Three lessons that turn patient gardeners into great content strategists
It’s Chelsea Flower Show week here in the UK … and a sunny one, at that! It’s the time when the whole country turns to thoughts of horticulture. For me, each year, it also has me thinking about the lessons that a lifetime of gardening has taught me about the broader world. Time has shown me that gardening and the business world aren’t that different.

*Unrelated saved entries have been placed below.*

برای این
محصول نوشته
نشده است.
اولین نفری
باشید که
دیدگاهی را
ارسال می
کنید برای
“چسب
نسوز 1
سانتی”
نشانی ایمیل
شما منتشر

Both are filled with endless challenge, the possibilities of rich reward and total disaster, and a very long list of pests. Both reward patience, research, and perseverance.
When it comes to talking corporate content strategy, particularly in the B2B space, I offer you three horticulturally-inspired lessons.
ONE: PLANT THE THINGS SUITED TO THRIVE IN YOUR ENVIRONMENT
If you’re starting a new garden from scratch, the advice is always to wait for a year. Watch the way the sun falls on the ground through the seasons. Test the soil. See what’s coming up naturally. Few gardeners can resist the temptation, however, of sticking plants in right away. And most have wasted their money on beautiful specimens that looked great initially, but wasted away because they were in the wrong place.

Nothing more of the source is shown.